Pekalongan-detiksatu.com II Pembangunan gedung Koperasi Merah Putih dibeberapa desa saat ini sedang gencar dikerjakan dengan berpedoman instruksi Presiden(Inpres) No. 9 Tahun 2025 tentang Percepatan Pembentukan Koperasi Desa/Kelurahan Merah Putih, yang bertujuan membentuk 80.000 koperasi untuk memperkuat ekonomi desa.
Ditambah lagi dengan Inpres No. 17 tahun 2025 tentang Percepatan pembangunan gerai KDMP.
Ali Rosidin, Aktivis dari LSM SANRA( Sayap Amanah Nusantara) Pekalongan mencoba menanggapi adanya Pembangunan Gedung Koperasi Merah Putih saat ditemui pada Jum'at(16/1).
"Maksud Pemerintah memang baik dan mulia karena bertujuan meningkatkan ekonomi dan membuka lapangan kerja di desa/ kelurahan, namun nanti akan timbul permasalahan baru yaitu :
1. Munculnya KDMP di desa/ kelurahan apakah tidak akan mematikan/ membunuh usaha kecil seperti warung/ pedagang kecil yang sudah berjalan lama dan hanya mengais keuntungan yang kecil untuk bertahan hidup.

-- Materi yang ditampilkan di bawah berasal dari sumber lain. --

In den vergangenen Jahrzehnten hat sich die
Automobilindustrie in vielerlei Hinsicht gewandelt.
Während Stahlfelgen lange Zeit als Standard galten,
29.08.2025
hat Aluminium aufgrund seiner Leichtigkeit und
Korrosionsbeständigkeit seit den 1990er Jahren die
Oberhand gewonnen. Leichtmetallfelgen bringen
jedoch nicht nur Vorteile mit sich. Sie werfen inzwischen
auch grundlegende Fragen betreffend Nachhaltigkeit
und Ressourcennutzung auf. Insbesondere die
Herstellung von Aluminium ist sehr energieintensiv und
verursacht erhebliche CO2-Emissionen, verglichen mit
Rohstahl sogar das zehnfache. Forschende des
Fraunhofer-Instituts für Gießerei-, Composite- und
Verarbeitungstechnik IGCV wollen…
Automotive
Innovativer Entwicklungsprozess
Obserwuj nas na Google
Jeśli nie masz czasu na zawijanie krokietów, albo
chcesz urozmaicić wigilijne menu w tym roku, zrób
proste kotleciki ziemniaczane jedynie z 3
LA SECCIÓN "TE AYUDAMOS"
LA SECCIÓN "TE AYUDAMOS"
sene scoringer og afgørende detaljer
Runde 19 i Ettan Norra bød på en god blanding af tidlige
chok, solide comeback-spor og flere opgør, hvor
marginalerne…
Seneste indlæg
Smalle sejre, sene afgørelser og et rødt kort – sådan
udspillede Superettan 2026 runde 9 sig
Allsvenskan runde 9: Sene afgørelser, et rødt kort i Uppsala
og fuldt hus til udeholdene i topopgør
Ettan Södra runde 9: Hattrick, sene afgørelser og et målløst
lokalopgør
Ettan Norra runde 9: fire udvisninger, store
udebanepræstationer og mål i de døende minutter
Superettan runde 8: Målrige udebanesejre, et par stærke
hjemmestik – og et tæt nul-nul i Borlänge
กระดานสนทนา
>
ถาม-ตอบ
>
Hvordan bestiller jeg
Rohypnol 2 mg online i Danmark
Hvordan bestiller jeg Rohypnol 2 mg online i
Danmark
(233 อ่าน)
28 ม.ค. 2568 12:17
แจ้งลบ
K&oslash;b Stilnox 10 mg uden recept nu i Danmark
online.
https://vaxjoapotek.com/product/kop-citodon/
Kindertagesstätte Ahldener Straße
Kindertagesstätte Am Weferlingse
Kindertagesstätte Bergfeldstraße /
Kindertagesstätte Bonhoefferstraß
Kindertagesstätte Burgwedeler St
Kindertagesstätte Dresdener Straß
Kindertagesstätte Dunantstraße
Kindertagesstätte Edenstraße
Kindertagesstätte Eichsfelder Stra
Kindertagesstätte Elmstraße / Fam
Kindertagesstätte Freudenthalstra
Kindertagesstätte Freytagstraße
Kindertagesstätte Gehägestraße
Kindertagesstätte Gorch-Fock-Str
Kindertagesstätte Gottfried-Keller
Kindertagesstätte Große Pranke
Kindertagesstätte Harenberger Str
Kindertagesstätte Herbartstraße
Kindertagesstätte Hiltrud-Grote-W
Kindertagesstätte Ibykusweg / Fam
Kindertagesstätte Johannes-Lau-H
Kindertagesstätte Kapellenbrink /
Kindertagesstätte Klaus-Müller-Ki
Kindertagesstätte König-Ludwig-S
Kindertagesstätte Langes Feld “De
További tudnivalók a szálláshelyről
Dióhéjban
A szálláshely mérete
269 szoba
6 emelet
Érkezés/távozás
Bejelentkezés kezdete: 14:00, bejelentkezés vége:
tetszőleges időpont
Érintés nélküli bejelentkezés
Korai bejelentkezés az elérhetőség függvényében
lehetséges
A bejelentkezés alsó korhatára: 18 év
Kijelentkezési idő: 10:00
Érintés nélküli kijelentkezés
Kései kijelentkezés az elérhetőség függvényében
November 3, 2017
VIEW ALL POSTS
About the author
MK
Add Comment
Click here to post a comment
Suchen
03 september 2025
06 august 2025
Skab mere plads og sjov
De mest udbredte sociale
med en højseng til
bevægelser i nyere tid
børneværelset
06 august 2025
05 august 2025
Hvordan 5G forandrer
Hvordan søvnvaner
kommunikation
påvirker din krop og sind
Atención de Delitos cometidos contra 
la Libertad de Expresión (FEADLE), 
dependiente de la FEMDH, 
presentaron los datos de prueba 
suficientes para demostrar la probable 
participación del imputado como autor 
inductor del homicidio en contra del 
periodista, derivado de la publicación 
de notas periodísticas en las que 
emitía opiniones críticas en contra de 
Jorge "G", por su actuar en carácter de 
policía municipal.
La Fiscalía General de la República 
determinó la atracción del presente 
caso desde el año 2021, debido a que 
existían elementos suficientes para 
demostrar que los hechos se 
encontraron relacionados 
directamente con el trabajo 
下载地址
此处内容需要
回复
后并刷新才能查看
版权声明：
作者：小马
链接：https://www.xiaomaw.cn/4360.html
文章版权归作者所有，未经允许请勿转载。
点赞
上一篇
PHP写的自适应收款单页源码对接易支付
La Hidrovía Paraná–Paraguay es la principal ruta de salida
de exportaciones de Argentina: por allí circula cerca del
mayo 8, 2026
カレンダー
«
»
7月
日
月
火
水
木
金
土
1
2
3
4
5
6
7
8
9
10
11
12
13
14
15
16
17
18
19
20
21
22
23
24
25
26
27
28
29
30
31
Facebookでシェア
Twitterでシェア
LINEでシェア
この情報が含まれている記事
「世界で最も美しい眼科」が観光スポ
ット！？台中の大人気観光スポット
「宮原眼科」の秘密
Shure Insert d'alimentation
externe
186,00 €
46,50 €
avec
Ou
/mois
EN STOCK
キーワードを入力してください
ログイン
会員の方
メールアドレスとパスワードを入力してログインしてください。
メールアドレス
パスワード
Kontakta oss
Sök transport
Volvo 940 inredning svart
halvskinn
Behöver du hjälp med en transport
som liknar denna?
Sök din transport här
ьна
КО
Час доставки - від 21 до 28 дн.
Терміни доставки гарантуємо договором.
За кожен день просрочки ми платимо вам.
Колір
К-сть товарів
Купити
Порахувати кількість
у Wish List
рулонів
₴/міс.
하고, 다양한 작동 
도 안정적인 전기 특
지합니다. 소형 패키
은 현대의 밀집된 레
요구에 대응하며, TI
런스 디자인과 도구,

2. Di beberapa desa yang mempunyai lahan/ tanah kas desa yang statusnya berada di lahan hijau/ lahan pertanian pangan berkelanjutan (LP2B) apakah akan digunakan dan dibangun KDMP, sedangkan lahan tersebut masih produktif " papar Ali saat ditemui awak media.
Ditambahkan bahwa sesuai dengan Pasal 44 ayat (3) UU No. 41 Tahun 2009, alih fungsi LP2B untuk kepentingan umum hanya dapat dilakukan dengan syarat:
a) Desa harus melakukan kajian dan study kelayakan strategis,
b) Desa harus menyusun rencana alih fungsi lahan,
c) Desa harus membebaskan kepemilikan haknya dari pemilik,
d) Desa harus menyediakan lahan pengganti terhadap LP2B yang dialihfungsikan.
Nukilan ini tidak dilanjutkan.